Sara Alivesi
10 febbraio 2009
Maddalena Soro: «accusata come Beppino Englaro»
E´finito ieri sera il calvario di Eluana Englaro. La vicenda umana della giovane di Lecco risveglia il dolore di Maddalena Soro, la vedova di Giovanni Nuvoli, l´algherese malato di sclerosi laterale amiotrofica e morto nel luglio 2007

ALGHERO – E’ finito ieri sera il calvario di Eluana Englaro, la ragazza che dal 17 gennaio 1992 si trovava in uno stato vegetativo permanente in seguito ad un incidente stradale. Il caso della giovane di Lecco ha riaperto in Italia la polemica politica e religiosa sul testamento biologico, dopo il caso Welby e l’algherese Nuvoli. Ieri, per Eluana, il Parlamento decideva una legge ad hoc per riprendere la nutrizione e l'idratazione dopo che la sentenza della Cassazione aveva accolto la richiesta del padre di sospenderla, dopo diciassette anni di coma.
«Un corpo umano non aspetta una legge. Il Parlamento voleva soltanto decidere su un singolo corpo, ma Eluana è morta prima – è stata la prima dichiarazione di Maddalena Soro, la vedova di Giovanni Nuvoli – quando mio marito ha deciso di non nutrirsi più mi sono ritrovata la casa accerchiata da senatori e carabinieri. Come Beppino Englaro sono stata accusata. E abbandonata». La vicenda umana della Englaro e della sua famiglia non lascia indifferente chi quella sofferenza sospesa tra la vita e non vita, la morte e non morte, l’ha già vissuta per anni tra tribunali e ospedali.
Nuvoli era malato di sclerosi laterale amiotrofica, una patologia degenerativa che colpisce un gruppo specifico di cellule del midollo spinale causando una progressiva paralisi dei quattro arti e dei muscoli deputati alla deglutizione e alla parola. L'ex arbitro algherese, capace di intendere e volere, aveva deciso di farsi sospendere il cibo e l’acqua e otto giorni dopo, il 23 luglio 2007, moriva. In seguito alla sua morte veniva accusato di omicidio colposo il medico che aveva curato l’assistenza domiciliare al malato, il dottore Carlo Sini, che venne poi assolto dalla Procura di Sassari in quanto ritenuto non responsabile della decisione del paziente.
Sulla volontà del soggetto e su quella di uno Stato di Diritto, i Governi che si sono succeduti non hanno ancora approvato una legge sul testamento biologico, il documento scritto per garantire la propria determinazione in materia di trattamento medico anche quando non si è in grado di comunicarla. In seguito al caso Eluana, l’esecutivo ha iniziato il 27 gennaio in commissione Sanità al Senato la discussione sul disegno di legge presentando un testo compatto della maggioranza e che ha, invece, diviso l’opposizione.

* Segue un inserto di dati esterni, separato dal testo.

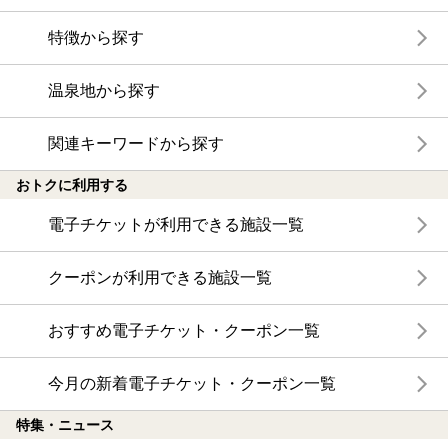
特徴から探す
温泉地から探す
関連キーワードから探す
おトクに利用する
電子チケットが利用できる施設一覧
クーポンが利用できる施設一覧
おすすめ電子チケット・クーポン一覧
今月の新着電子チケット・クーポン一覧
特集・ニュース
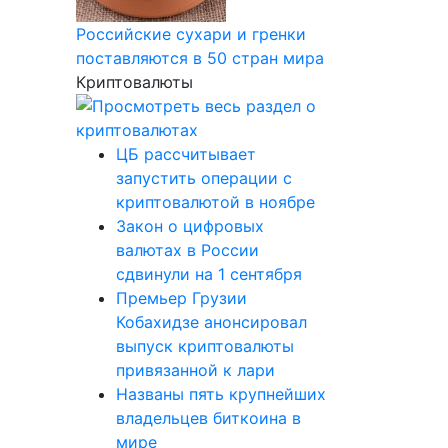
Российские сухари и гренки
поставляются в 50 стран мира
Криптовалюты
ЦБ рассчитывает
запустить операции с
криптовалютой в ноябре
Закон о цифровых
валютах в России
сдвинули на 1 сентября
Премьер Грузии
Кобахидзе анонсировал
выпуск криптовалюты
привязанной к лари
Названы пять крупнейших
владельцев биткоина в
мире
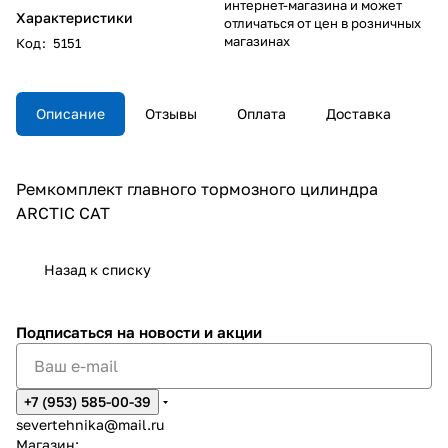
интернет-магазина и может
Характеристики
отличаться от цен в розничных
магазинах
Код
:
5151
Описание
Отзывы
Оплата
Доставка
Ремкомплект главного тормозного цилиндра
ARCTIC CAT
Назад к списку
Подписаться
на новости и акции
+7 (953) 585-00-39
severtehnika@mail.ru
Магазин:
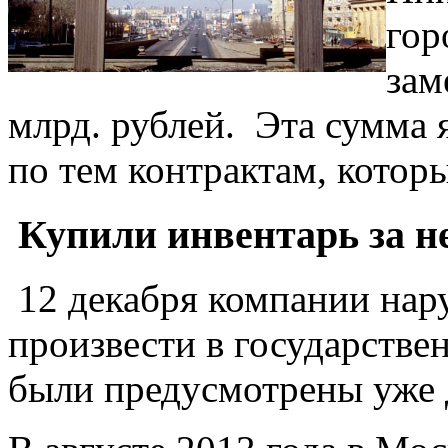
гор
зам
млрд. рублей. Эта сумма я
по тем контрактам, котор
Купили инвентарь за н
12 декабря компании на
произвести в государстве
были предусмотрены уже 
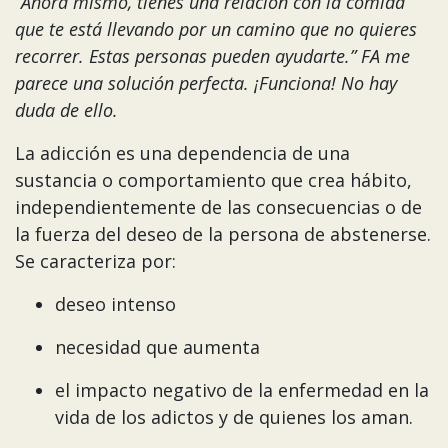
“Ahora mismo, tienes una relación con la comida
que te está llevando por un camino que no quieres
recorrer. Estas personas pueden ayudarte.” FA me
parece una solución perfecta. ¡Funciona! No hay
duda de ello.
La adicción es una dependencia de una
sustancia o comportamiento que crea hábito,
independientemente de las consecuencias o de
la fuerza del deseo de la persona de abstenerse.
Se caracteriza por:
deseo intenso
necesidad que aumenta
el impacto negativo de la enfermedad en la
vida de los adictos y de quienes los aman.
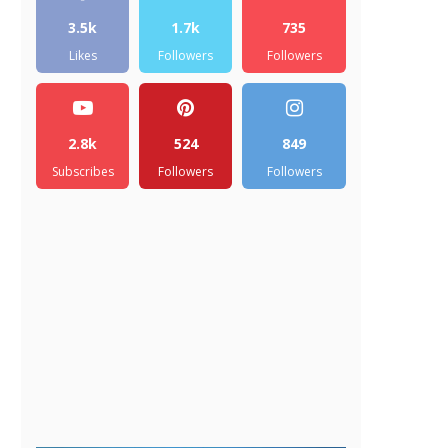
3.5k
1.7k
735
Likes
Followers
Followers
2.8k
524
849
Subscribes
Followers
Followers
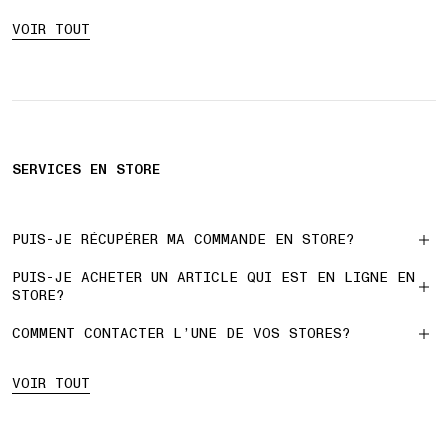
VOIR TOUT
SERVICES EN STORE
PUIS-JE RÉCUPÉRER MA COMMANDE EN STORE?
PUIS-JE ACHETER UN ARTICLE QUI EST EN LIGNE EN
STORE?
COMMENT CONTACTER L’UNE DE VOS STORES?
VOIR TOUT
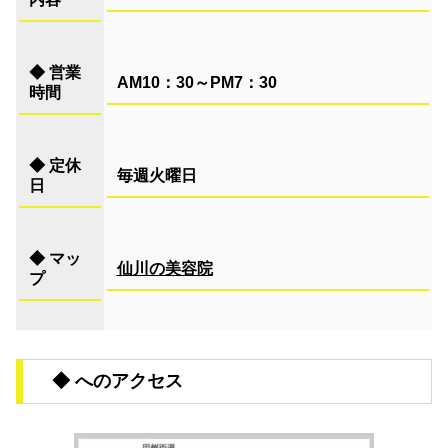
◆
営業
AM10：30～PM7：30
時間
◆
定休
毎週火曜日
日
◆
マッ
仙川の美容院
プ
◆ へのアクセス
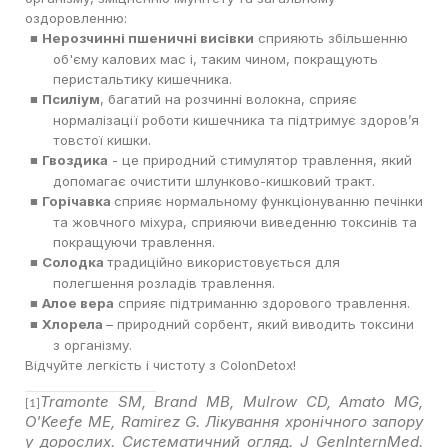
оздоровленню:
Нерозчинні пшеничні висівки
сприяють збільшенню
■
об'єму калових мас і, таким чином, покращують
перистальтику кишечника.
Псиліум
, багатий на розчинні волокна, сприяє
■
нормалізації роботи кишечника та підтримує здоров’я
товстої кишки.
Гвоздика
- це природний стимулятор травлення, який
■
допомагає очистити шлунково-кишковий тракт.
Горічавка
сприяє нормальному функціонуванню печінки
■
та жовчного міхура, сприяючи виведенню токсинів та
покращуючи травлення.
Солодка
традиційно використовується для
■
полегшення розладів травлення.
Алое вера
сприяє підтриманню здорового травлення.
■
Хлорела
– природний сорбент, який виводить токсини
■
з організму.
Відчуйте легкість і чистоту з ColonDetox!
Tramonte SM, Brand MB, Mulrow CD, Amato MG,
[1]
O'Keefe ME, Ramirez G. Лікування хронічного запору
у дорослих. Систематичний огляд. J GenInternMed.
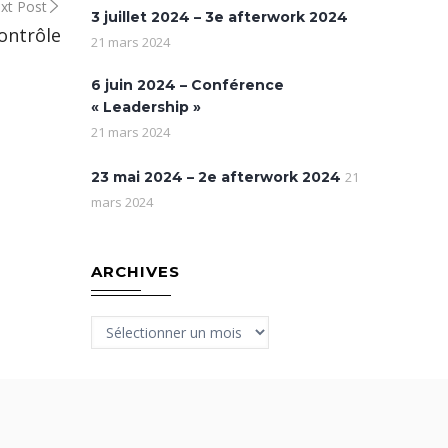
xt Post
3 juillet 2024 – 3e afterwork 2024
ontrôle
21 mars 2024
6 juin 2024 – Conférence
« Leadership »
21 mars 2024
23 mai 2024 – 2e afterwork 2024
21
mars 2024
ARCHIVES
Archives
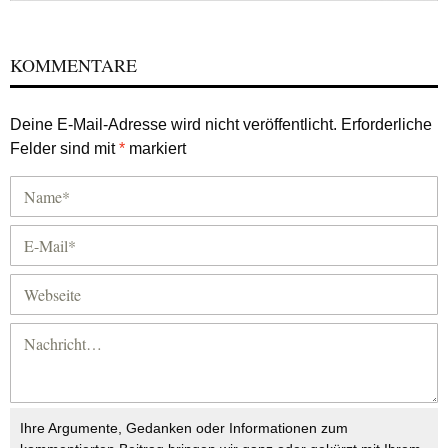
KOMMENTARE
Deine E-Mail-Adresse wird nicht veröffentlicht.
Erforderliche
Felder sind mit
*
markiert
Ihre Argumente, Gedanken oder Informationen zum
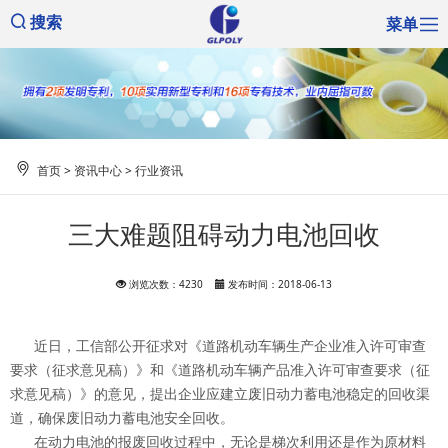
菜单
搜索
首页
>
资讯中心
>
行业资讯
三大难题阻碍动力电池回收
浏览次数：4230
发布时间：2018-06-13
近日，工信部公开征求对《道路机动车辆生产企业准入许可审查
要求（征求意见稿）》和《道路机动车辆产品准入许可审查要求（征
求意见稿）》的意见，提出企业应建立废旧动力蓄电池稳定的回收渠
道，确保废旧动力蓄电池安全回收。
在动力电池的报废回收过程中，无论是梯次利用还是作为原材料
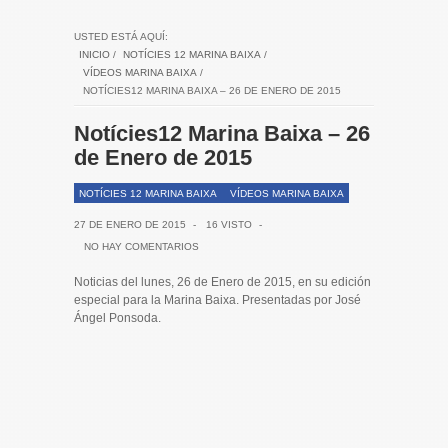
USTED ESTÁ AQUÍ:
INICIO
/
NOTÍCIES 12 MARINA BAIXA
/
VÍDEOS MARINA BAIXA
/
NOTÍCIES12 MARINA BAIXA – 26 DE ENERO DE 2015
Notícies12 Marina Baixa – 26
de Enero de 2015
NOTÍCIES 12 MARINA BAIXA
VÍDEOS MARINA BAIXA
27 DE ENERO DE 2015
-
16 VISTO
-
NO HAY COMENTARIOS
Noticias del lunes, 26 de Enero de 2015, en su edición
especial para la Marina Baixa. Presentadas por José
Ángel Ponsoda.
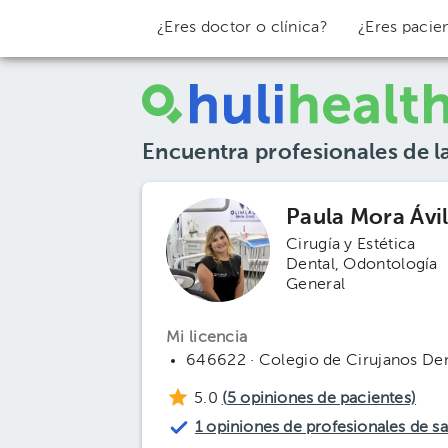
¿Eres doctor o clínica?
¿Eres pacie
Encuentra profesionales de l
Paula Mora Ávi
Cirugía y Estética
Dental
Odontología
General
Mi licencia
646622 · Colegio de Cirujanos Den
5.0
(
5
opiniones de pacientes)
1 opiniones de profesionales de s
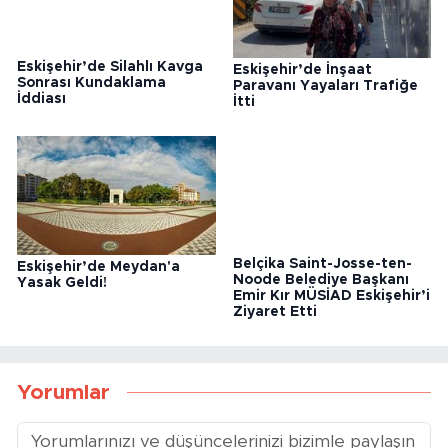
Eskişehir’de Silahlı Kavga
Eskişehir’de İnşaat
Sonrası Kundaklama
Paravanı Yayaları Trafiğe
İddiası
İtti
Eskişehir’de Meydan'a
Belçika Saint-Josse-ten-
Yasak Geldi!
Noode Belediye Başkanı
Emir Kır MÜSİAD Eskişehir’i
Ziyaret Etti
Yorumlar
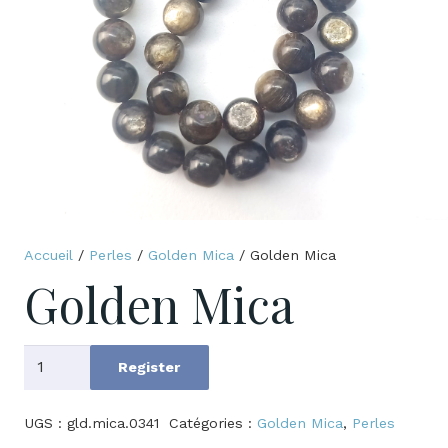
Accueil
/
Perles
/
Golden Mica
/ Golden Mica
Golden Mica
quantité
Register
de
Golden
UGS :
gld.mica.0341
Catégories :
Golden Mica
,
Perles
Mica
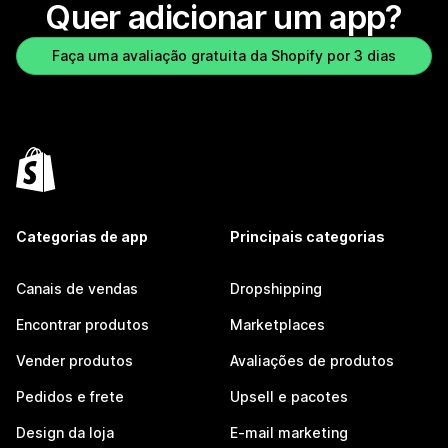
Quer adicionar um app?
Faça uma avaliação gratuita da Shopify por 3 dias
Categorias de app
Principais categorias
Canais de vendas
Dropshipping
Encontrar produtos
Marketplaces
Vender produtos
Avaliações de produtos
Pedidos e frete
Upsell e pacotes
Design da loja
E-mail marketing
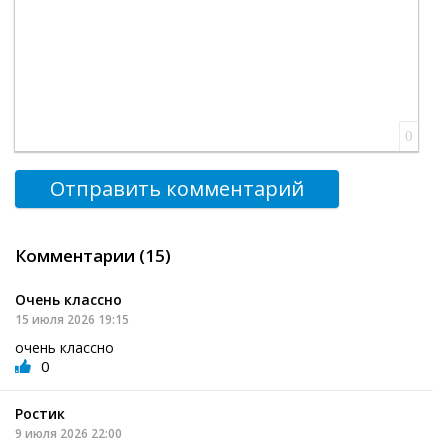
0
Отправить комментарий
Комментарии (15)
Очень классно
15 июля 2026 19:15
очень классно
0
Ростик
9 июля 2026 22:00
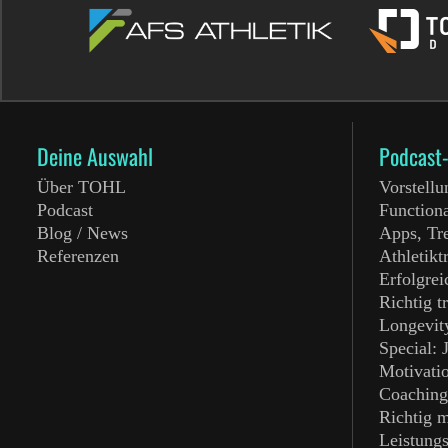
Deine Auswahl
Podcast
Über TOHL
Vorstellu
Podcast
Functiona
Blog / News
Apps, Tr
Referenzen
Athletikt
Erfolgre
Richtig t
Longevit
Special: 
Motivati
Coachin
Richtig m
Leistung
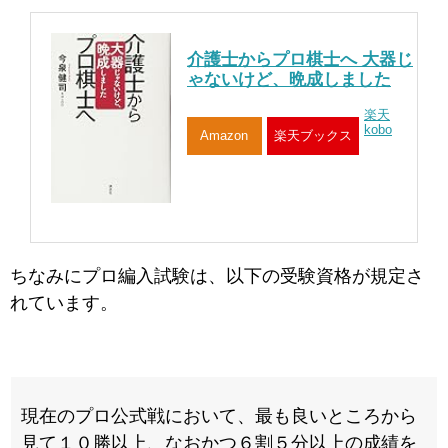
介護士からプロ棋士へ 大器じ
ゃないけど、晩成しました
楽天
kobo
Amazon
楽天ブックス
ちなみにプロ編入試験は、以下の受験資格が規定さ
れています。
現在のプロ公式戦において、最も良いところから
見て１０勝以上、なおかつ６割５分以上の成績を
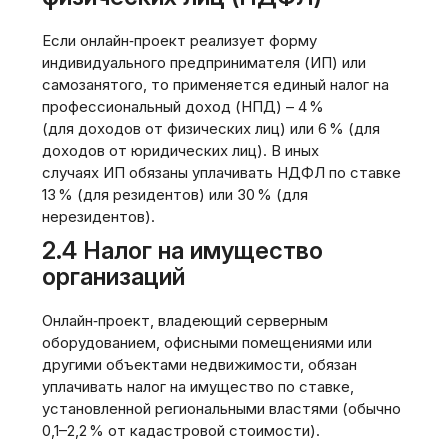
Если онлайн‑проект реализует форму
индивидуального предпринимателя (ИП) или
самозанятого, то применяется единый налог на
профессиональный доход (НПД) – 4 %
(для доходов от физических лиц) или 6 % (для
доходов от юридических лиц). В иных
случаях ИП обязаны уплачивать НДФЛ по ставке
13 % (для резидентов) или 30 % (для
нерезидентов).
2.4 Налог на имущество
организаций
Онлайн‑проект, владеющий серверным
оборудованием, офисными помещениями или
другими объектами недвижимости, обязан
уплачивать налог на имущество по ставке,
установленной региональными властями (обычно
0,1–2,2 % от кадастровой стоимости).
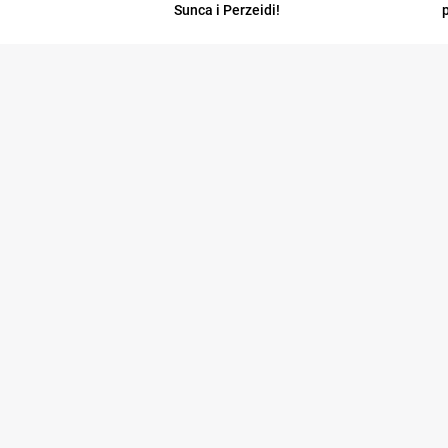
Sunca i Perzeidi!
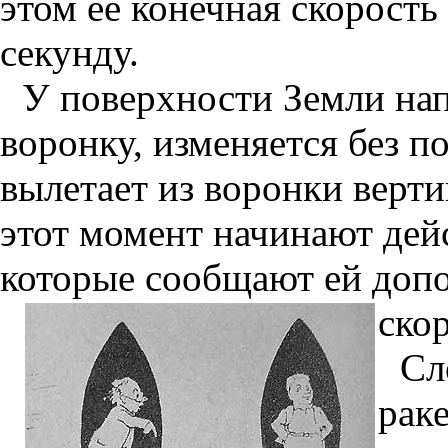
этом ее конечная скорость
секунду.
У поверхности Земли нап
воронку, изменяется без п
вылетает из воронки верти
этот момент начинают дейс
которые сообщают ей доп
ско
Сл
рак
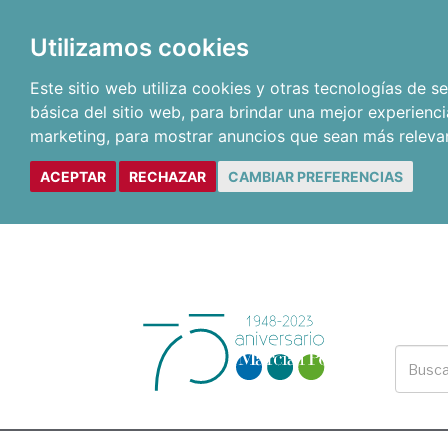
Utilizamos cookies
Este sitio web utiliza cookies y otras tecnologías de 
básica del sitio web
,
para brindar una mejor experienci
marketing
,
para mostrar anuncios que sean más releva
ACEPTAR
RECHAZAR
CAMBIAR PREFERENCIAS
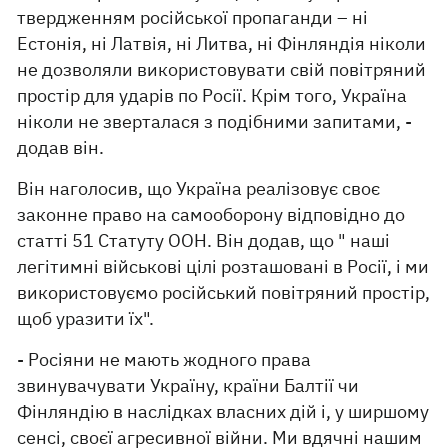
твердженням російської пропаганди – ні
Естонія, ні Латвія, ні Литва, ні Фінляндія ніколи
не дозволяли використовувати свій повітряний
простір для ударів по Росії. Крім того, Україна
ніколи не зверталася з подібними запитами, -
додав він.
Він наголосив, що Україна реалізовує своє
законне право на самооборону відповідно до
статті 51 Статуту ООН. Він додав, що " наші
легітимні військові цілі розташовані в Росії, і ми
використовуємо російський повітряний простір,
щоб уразити їх".
- Росіяни не мають жодного права
звинувачувати Україну, країни Балтії чи
Фінляндію в наслідках власних дій і, у ширшому
сенсі, своєї агресивної війни. Ми вдячні нашим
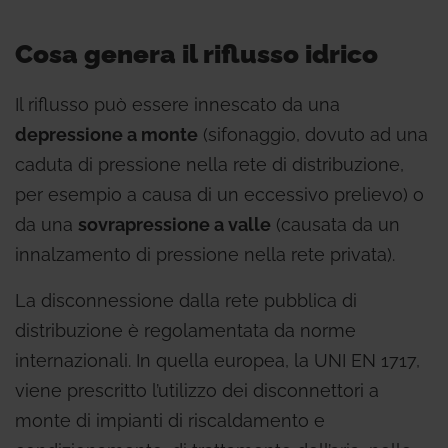
Cosa genera il riflusso idrico
Il riflusso può essere innescato da una
depressione a monte
(sifonaggio, dovuto ad una
caduta di pressione nella rete di distribuzione,
per esempio a causa di un eccessivo prelievo) o
da una
sovrapressione a valle
(causata da un
innalzamento di pressione nella rete privata).
La disconnessione dalla rete pubblica di
distribuzione è regolamentata da norme
internazionali. In quella europea, la UNI EN 1717,
viene prescritto l’utilizzo dei disconnettori a
monte di impianti di riscaldamento e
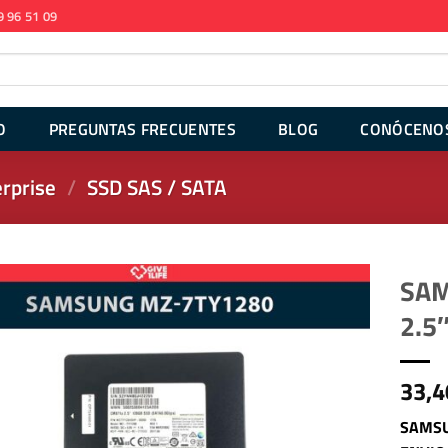
9 96 51 09
O
PREGUNTAS FRECUENTES
BLOG
CONÓCENO
rprise
/
SSD SAS / SATA
SAM
2.5
33,4
SAMSU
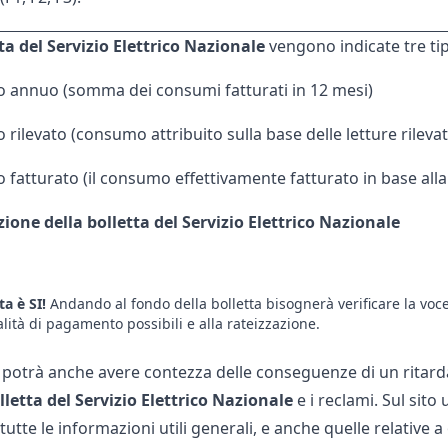
ta del Servizio Elettrico Nazionale
vengono indicate tre ti
annuo (somma dei consumi fatturati in 12 mesi)
ilevato (consumo attribuito sulla base delle letture rilevat
atturato (il consumo effettivamente fatturato in base alla t
zione della bolletta del Servizio Elettrico Nazionale
a è SI!
Andando al fondo della bolletta bisognerà verificare la voce 
lità di pagamento possibili e alla rateizzazione.
i potrà anche avere contezza delle conseguenze di un ritard
lletta
del Servizio Elettrico Nazionale
e i reclami. Sul sito
tutte le
informazioni
utili generali, e anche quelle relative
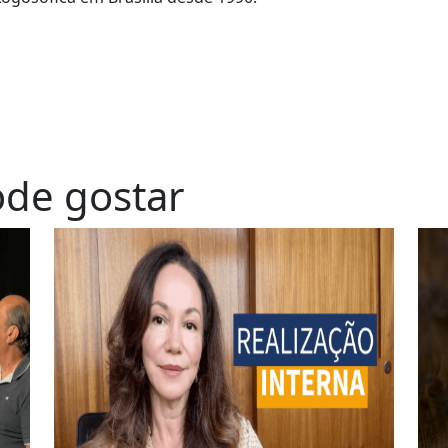
de gostar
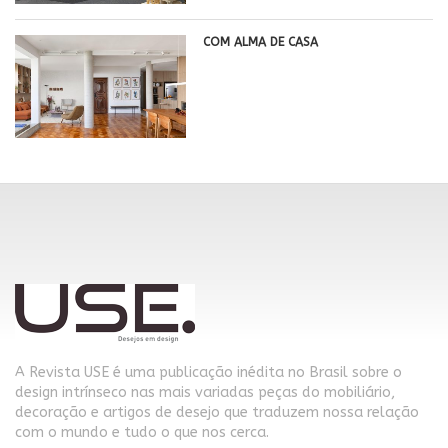
COM ALMA DE CASA
A Revista USE é uma publicação inédita no Brasil sobre o
design intrínseco nas mais variadas peças do mobiliário,
decoração e artigos de desejo que traduzem nossa relação
com o mundo e tudo o que nos cerca.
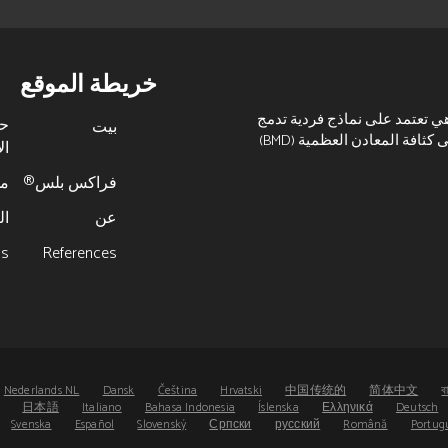
خريطة الموقع
هي تعتمد على نماذج فردية تدمج
ح
بيت
المخاطر المرتبطة بعوامل الخطر السريرية بالإضافة إلى كثافة المعادن العظمية (BMD)
ال
فراكس بلس®
مخ
عن
ال
cs
References
Nederlands NL
Dansk
Čeština
Hrvatski
中国传统的
简体中文
ব
日本語
Italiano
Bahasa Indonesia
Íslenska
Ελληνικά
Deutsch
Svenska
Español
Slovenský
Српски
русский
Română
Portug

Tra i principi cardine del disegno di legge, quello in base al quale nutrizione e idratazione sono «forme di sostegno vitale» e dunque non possono essere oggetto della "Dichiarazione anticipata di trattamento" (Dat) o "Testamento biologico". In dieci articoli, il Dl segna i capisaldi della Dat, a partire dal principio che si «riconosce il diritto alla vita inviolabile ed indisponibile, garantito anche nella fase terminale dell'esistenza e nell'ipotesi in cui il titolare non sia più in grado di intendere e volere». Il testo stabilisce inoltre che la Dat ha una validità di 3 anni, può essere rinnovata, revocata o modificata, non si applica in condizioni di emergenza e non è nè obbligatoria nè vincolante per il medico. E proprio al medico, sulla base del dl, spetta in sostanza l'ultima parola, non essendo tenuto a «porre in essere prestazioni contrarie alle sue convinzioni di carattere scientifico e deontologico».
Difficile capire cosa possa cambiare in merito ai casi medici di questi ultimi anni rispetto al testo presentato dal Governo. Per ora c’è prima di tutto una vicenda umana, di dolore, attesa e nessuna speranza; di fronte a questo: nessuna legge, polemica o rissa mediatica, ma solo educazione e rispetto.